The world is full of light. Visible light is made of seven wavelength groups. These are the colors you see in a rainbow: red, orange, yellow, green, blue, indigo, and violet—the Mr. ROY G. BIV you might have been introduced to in elementary school science. The reddish colors are the long wavelengths. The greenish colors are the mid-size wavelengths. The bluish color are the short wavelengths.



When light hits objects, some of the wavelengths are absorbed and some are reflected, depending on the materials in the object. The reflected wavelengths are what we perceive as the object's color.

Our eyes are the input channels, if you will, for this light. One portion of the eye is called the retina and it contains four types of light sensors. First are the rods, which record brightness and darkness and from which we "see" a sort of coarse sketch of the world. Next are three types of cones, each one optimized to absorb a different spectrum range of visible light. One set of cones absorbs long wavelengths, the reds. Another absorbs mid-size wavelengths, the greens. The third absorbs short wavelengths, the blues. Together, these rods and cones gather the information that our brain then processes into one combined image.

If you think this stuff is cool, Kimball's Biology Page's vision section explains the process in more detail and has a great scanning electron micrograph image of real rods and cones.
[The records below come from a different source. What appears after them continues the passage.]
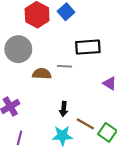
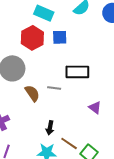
blue square: (66, 12) -> (60, 37), turned 35
brown semicircle: (42, 74) -> (32, 93), turned 48

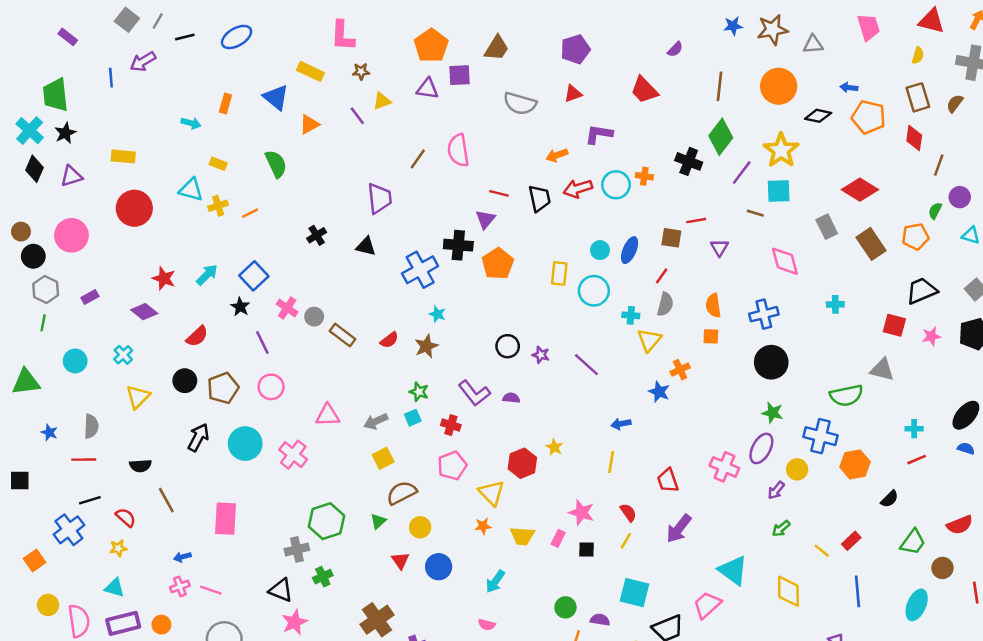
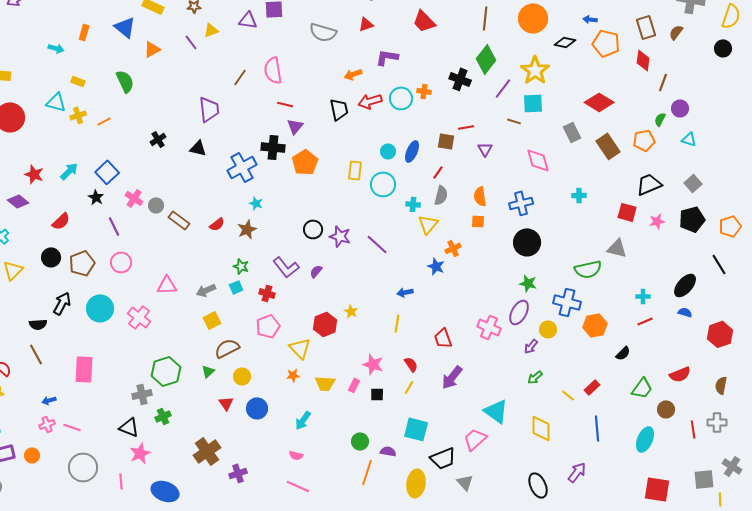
red line: (499, 193) -> (285, 104), moved
purple star: (541, 355) -> (340, 236), size x1.5
purple semicircle: (511, 398) -> (316, 271), turned -56
black semicircle: (140, 466) -> (38, 324), moved

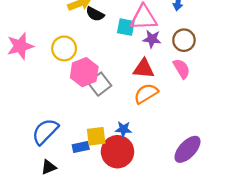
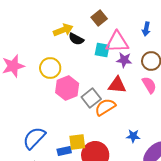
gray square: (100, 84) -> (91, 98), moved
orange semicircle: (146, 94) -> (105, 107), moved
blue star: (123, 129) -> (133, 136), moved

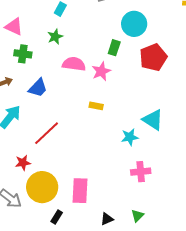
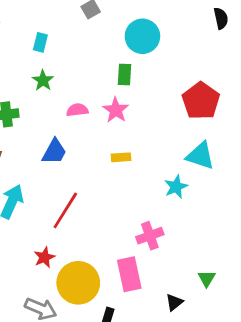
red pentagon: (153, 57) -> (201, 101), moved
pink semicircle: (74, 64) -> (77, 110), size x0.7
blue trapezoid: (38, 88) -> (54, 152), moved
pink cross: (141, 172) -> (150, 236), moved
green triangle: (137, 216) -> (207, 278), moved

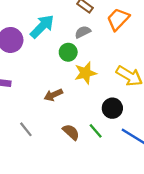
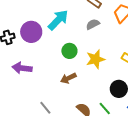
green circle: (68, 52) -> (69, 51), moved

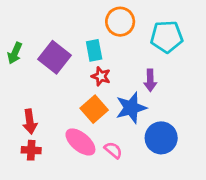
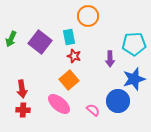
cyan pentagon: (167, 37) -> (134, 44), moved
blue star: (131, 108) -> (134, 79), moved
pink semicircle: (113, 150) -> (93, 110), moved

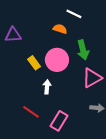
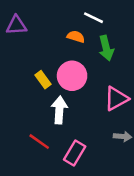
purple triangle: (13, 35) -> (16, 25), moved
green arrow: (83, 50) -> (106, 48), moved
white arrow: (47, 87) -> (59, 110), size x1.5

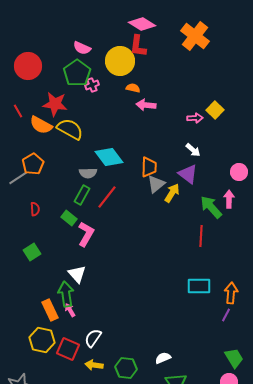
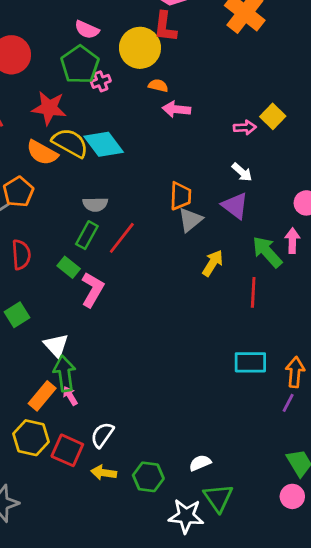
orange semicircle: (41, 125) -> (42, 153), moved
cyan diamond: (109, 157) -> (104, 144), moved
yellow arrow: (172, 193) -> (213, 263), moved
red semicircle: (35, 209) -> (21, 255), size x1.5
white triangle: (77, 274) -> (56, 346), moved
orange rectangle: (50, 310) -> (42, 396), turned 65

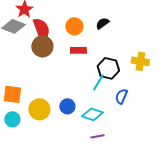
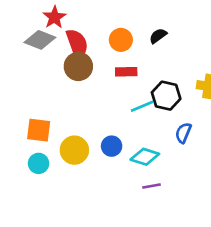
cyan line: (98, 82) -> (142, 106), moved, turned 36

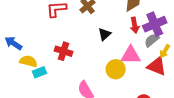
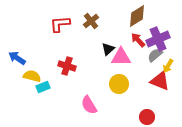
red arrow: (135, 25) -> (138, 40), turned 147
pink triangle: (131, 55) -> (121, 57), moved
What this all means for the designer is that color is a function of light and biology—which means that no two people see color exactly the same. It also means that reproduced color can be described, defined, and modeled through a variety of mathematical and visual lenses called color spaces. Combine these two factors and you can quickly see how color—and its theory and use—can quickly take on the tone of a religious war.

The goal is to understand that color isn't an exact science and your job is to use it in the best way for your specific application.